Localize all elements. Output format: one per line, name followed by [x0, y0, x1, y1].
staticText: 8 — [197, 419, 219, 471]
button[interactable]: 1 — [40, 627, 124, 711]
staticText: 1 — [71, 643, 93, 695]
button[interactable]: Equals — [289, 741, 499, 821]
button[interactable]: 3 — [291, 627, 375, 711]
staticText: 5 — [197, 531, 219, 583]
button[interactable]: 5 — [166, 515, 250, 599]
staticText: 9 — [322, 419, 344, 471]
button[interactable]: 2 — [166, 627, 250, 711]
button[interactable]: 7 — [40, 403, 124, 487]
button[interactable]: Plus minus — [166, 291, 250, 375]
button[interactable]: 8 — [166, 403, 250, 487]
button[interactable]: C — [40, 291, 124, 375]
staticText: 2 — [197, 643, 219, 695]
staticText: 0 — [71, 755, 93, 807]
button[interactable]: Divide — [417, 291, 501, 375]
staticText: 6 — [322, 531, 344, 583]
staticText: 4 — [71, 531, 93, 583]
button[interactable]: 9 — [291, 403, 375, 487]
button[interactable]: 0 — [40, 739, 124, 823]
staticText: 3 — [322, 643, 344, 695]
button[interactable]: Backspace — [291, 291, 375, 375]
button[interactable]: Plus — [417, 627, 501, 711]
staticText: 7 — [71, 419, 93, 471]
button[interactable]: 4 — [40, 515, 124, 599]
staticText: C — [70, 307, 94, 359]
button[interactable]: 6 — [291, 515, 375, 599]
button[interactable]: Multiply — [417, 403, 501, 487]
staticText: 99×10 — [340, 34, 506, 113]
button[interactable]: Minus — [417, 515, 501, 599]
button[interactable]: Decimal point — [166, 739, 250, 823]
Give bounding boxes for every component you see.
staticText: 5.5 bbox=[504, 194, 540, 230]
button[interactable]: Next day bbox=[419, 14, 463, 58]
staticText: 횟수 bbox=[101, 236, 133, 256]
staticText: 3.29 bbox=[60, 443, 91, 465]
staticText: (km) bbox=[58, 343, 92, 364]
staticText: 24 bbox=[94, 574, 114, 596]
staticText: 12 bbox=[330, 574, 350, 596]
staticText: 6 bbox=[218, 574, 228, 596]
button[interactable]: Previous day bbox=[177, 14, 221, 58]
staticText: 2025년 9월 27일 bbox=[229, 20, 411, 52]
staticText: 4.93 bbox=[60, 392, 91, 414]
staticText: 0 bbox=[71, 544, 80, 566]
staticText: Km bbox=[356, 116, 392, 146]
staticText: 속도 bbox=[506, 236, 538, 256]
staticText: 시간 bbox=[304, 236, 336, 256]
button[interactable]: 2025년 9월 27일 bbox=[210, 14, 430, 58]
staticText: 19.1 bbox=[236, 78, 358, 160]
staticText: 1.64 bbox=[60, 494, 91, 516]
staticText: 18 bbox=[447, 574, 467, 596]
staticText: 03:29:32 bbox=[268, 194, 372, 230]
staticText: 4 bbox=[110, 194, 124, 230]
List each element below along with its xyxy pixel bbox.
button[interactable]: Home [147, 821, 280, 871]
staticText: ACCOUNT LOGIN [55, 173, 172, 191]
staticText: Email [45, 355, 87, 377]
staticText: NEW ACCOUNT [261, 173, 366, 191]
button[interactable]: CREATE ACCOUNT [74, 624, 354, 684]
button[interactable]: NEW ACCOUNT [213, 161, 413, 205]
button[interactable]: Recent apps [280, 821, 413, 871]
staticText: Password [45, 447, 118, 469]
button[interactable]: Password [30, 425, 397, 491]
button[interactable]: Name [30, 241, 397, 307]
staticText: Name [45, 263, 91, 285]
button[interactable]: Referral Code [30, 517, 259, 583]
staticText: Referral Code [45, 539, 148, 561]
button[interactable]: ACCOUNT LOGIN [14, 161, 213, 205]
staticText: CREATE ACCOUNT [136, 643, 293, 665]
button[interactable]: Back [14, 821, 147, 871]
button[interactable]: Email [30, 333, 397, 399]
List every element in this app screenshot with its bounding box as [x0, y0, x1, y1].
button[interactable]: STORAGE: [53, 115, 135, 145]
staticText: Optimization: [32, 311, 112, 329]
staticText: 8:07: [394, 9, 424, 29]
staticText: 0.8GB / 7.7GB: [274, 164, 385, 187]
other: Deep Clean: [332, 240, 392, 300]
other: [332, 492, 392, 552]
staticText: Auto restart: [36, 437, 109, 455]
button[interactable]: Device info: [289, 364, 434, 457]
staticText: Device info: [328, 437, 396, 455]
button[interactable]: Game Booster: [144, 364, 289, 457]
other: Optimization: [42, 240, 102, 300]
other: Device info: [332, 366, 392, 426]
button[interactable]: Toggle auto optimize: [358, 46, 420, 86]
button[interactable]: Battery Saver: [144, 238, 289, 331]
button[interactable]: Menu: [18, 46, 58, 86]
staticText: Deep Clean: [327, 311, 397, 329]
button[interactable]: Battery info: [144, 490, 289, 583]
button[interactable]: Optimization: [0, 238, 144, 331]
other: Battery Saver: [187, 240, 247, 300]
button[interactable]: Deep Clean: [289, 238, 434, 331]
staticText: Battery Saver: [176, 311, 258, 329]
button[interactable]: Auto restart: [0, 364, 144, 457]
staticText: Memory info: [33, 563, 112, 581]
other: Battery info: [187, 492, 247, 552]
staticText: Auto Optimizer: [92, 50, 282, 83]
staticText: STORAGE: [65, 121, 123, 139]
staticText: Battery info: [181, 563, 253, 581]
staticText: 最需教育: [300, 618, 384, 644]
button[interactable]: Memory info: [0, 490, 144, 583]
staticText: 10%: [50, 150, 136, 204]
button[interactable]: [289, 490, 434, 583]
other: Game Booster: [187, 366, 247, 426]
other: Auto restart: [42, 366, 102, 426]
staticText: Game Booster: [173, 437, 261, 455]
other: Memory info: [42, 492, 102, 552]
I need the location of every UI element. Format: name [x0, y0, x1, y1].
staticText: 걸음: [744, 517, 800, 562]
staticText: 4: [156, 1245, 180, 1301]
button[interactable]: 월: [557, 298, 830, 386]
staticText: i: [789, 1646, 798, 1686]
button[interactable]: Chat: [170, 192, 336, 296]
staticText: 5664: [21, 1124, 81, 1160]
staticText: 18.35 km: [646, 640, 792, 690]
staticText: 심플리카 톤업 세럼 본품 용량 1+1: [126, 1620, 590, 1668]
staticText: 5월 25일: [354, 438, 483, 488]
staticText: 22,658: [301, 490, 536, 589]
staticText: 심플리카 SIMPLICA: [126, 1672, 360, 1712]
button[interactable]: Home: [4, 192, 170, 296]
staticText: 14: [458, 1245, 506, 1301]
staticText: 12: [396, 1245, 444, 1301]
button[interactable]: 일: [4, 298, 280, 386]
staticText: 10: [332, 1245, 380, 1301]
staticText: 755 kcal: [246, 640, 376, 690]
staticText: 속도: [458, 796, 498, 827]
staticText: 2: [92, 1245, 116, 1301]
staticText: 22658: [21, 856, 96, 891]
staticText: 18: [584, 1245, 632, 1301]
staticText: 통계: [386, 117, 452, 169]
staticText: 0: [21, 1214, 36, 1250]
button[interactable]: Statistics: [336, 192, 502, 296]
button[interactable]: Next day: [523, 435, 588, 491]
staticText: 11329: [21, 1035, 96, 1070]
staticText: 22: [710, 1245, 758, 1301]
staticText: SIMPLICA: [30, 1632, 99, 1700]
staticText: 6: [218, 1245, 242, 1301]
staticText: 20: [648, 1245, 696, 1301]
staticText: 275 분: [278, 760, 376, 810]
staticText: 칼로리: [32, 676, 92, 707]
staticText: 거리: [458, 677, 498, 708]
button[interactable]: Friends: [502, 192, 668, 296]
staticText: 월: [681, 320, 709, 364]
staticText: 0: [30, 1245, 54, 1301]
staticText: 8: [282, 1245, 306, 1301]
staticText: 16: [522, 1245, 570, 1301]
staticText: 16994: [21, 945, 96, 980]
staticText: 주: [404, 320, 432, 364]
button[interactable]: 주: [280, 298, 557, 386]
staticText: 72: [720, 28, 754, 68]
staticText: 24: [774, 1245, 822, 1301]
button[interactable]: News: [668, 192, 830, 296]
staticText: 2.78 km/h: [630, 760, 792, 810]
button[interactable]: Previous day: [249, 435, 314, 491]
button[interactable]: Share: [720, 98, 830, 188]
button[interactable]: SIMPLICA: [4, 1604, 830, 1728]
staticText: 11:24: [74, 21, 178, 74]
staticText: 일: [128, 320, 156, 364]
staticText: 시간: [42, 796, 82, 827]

================

▸ **TASK DETAILS**
If a line in the records above contains the string "심플리카", copy that line out.

▸ **SOLUTION**
staticText: 심플리카 톤업 세럼 본품 용량 1+1: [126, 1620, 590, 1668]
staticText: 심플리카 SIMPLICA: [126, 1672, 360, 1712]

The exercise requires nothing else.